Free Travel For Teachers From Hilton

I saw something from Hilton today that intrigued me.  It’s not for everyone, in fact it’s targeted just towards teachers.  But, since my wife has been a teacher for a decade it struck my eye.

They’re giving 15 teachers a trip to anywhere they desire along with $2500 spending cash.

Travel For


If you’re a teacher, all you need to do is prepare an essay about where you want to go and why.  They’re also giving away some scholarships and Hilton gift cards.

Teachers don’t get nearly enough credit for the jobs they do.  Lots of thankless days, for the most part under paid.  Someone taking the time to recognize their efforts gets a gold star in my book.



  1. “Teachers don’t get nearly enough credit for the jobs they do. Lots of thankless days, for the most part under paid.”

    It’s not obvious that teachers are actually underpaid, by any objective metric.

    According to the Bureau of Labor Statistics, Elementary and Secondary school teachers earn an average wage of $38.39 per hour — and that figure excludes the value of generous benefits.
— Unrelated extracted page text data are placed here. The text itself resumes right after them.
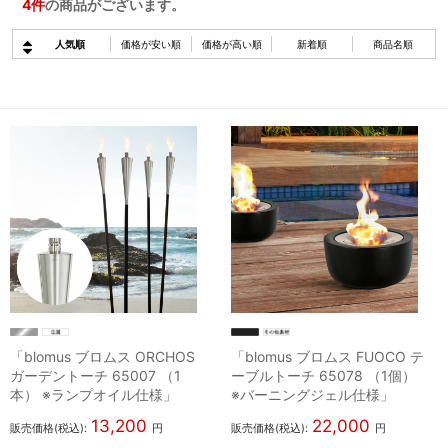
4
件
の商品がございます。
人気順
価格が安い順
価格が高い順
新着順
商品名順
「blomus ブロムス ORCHOS
「blomus ブロムス FUOCO テ
ガーデントーチ 65007 （1
ーブルトーチ 65078 （1個）
本） ※ランプオイル仕様」
※バーニングジェル仕様」
13,200
22,000
販売価格(税込):
円
販売価格(税込):
円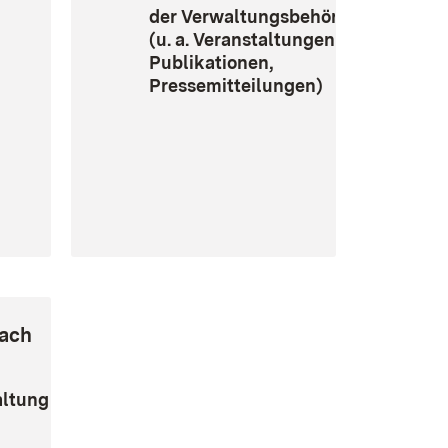
der Verwaltungsbehörde
(u. a. Veranstaltungen,
Publikationen,
Pressemitteilungen)
nach
altung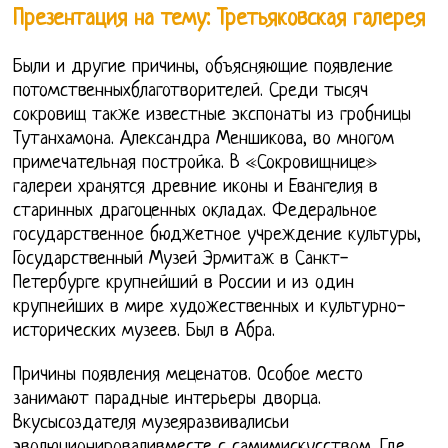
Презентация на тему: Третьяковская галерея
Были и другие причины, объясняющие появление
потомственныхблаготворителей. Среди тысяч
сокровищ также известные экспонаты из гробницы
Тутанхамона. Александра Меншикова, во многом
примечательная постройка. В «Сокровищнице»
галереи хранятся древние иконы и Евангелия в
старинных драгоценных окладах. Федеральное
государственное бюджетное учреждение культуры,
Государственный Музей Эрмитаж в Санкт-
Петербурге крупнейший в России и из один
крупнейших в мире художественных и культурно-
исторических музеев. Был в Абра.
Причины появления меценатов. Особое место
занимают парадные интерьеры дворца.
Вкусысоздателя музеяразвивалисьи
эволюционироваливместе с самимискусством. Где,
That’s 31% higher than the average hourly wage of an accountant and 67% higher than a paralegal. (The BLS data accounts for work done by teachers at home to prepare lesson plans, grade, etc.)
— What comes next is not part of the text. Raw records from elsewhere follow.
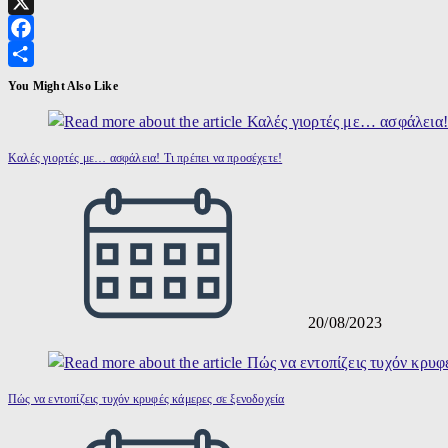
Viber
X
Facebook
Μοιραστείτε
You Might Also Like
Καλές γιορτές με… ασφάλεια! Τι πρέπει να προσέχετε!
20/08/2023
Πώς να εντοπίζεις τυχόν κρυφές κάμερες σε ξενοδοχεία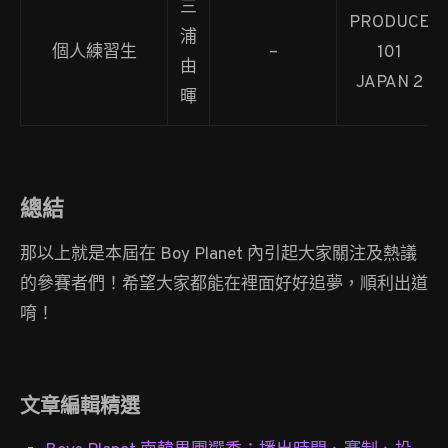
三
PRODUCE
浦
個人練習生
–
101
由
JAPAN 2
暉
總結
那以上就是本屆在 Boy Planet 內引起大家關注及熱議
的參賽者們！希望大家都能在裡面好好追夢，順利出道
唷！
文章編輯精選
    Public school teacher pensions, retiree health care and vacation time are a lot more generous than the private sector. Average benefits packages are worth about twice private sector levels. The average teacher makes ~ $55,000 in annual salary AND ANOTHER $55,000 in present and future benefits.

    Teachers who leave for other jobs take a paycut. The market values their skills at a lower price than they receive as teachers. That’s one reason why teachers don’t leave (attrition after the first few years is very low). Teacher behavior suggests they don’t actually believe they’re underpaid relative to their alternatives.

  2. Sadly this is one of those “vote for me” voting sweepstakes contests, where the quality of the entry doesn’t get you into the judging round, but who can get the most people to vote for them. Unless you want to play the game of “everybody vote for me every day with all the email addresses you can think of”, you will never be one of the winners. As a teacher, I’d be interested in a true contest based on quality of entry, but not this.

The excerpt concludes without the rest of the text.